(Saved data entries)

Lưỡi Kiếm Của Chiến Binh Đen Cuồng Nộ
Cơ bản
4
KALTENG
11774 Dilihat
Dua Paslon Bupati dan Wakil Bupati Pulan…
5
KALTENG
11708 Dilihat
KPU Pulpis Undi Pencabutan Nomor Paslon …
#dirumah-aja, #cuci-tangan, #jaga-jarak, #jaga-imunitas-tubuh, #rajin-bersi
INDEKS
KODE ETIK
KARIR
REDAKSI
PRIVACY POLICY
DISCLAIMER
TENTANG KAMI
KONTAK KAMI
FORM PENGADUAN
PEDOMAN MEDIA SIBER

## PROBLEM TO WORK ON
Only the lines from the one holding "PRIVACY POLICY" to the end of the entries above belong in the answer, each copied exactly.

## RESULT FOR THIS TASK
PRIVACY POLICY
DISCLAIMER
TENTANG KAMI
KONTAK KAMI
FORM PENGADUAN
PEDOMAN MEDIA SIBER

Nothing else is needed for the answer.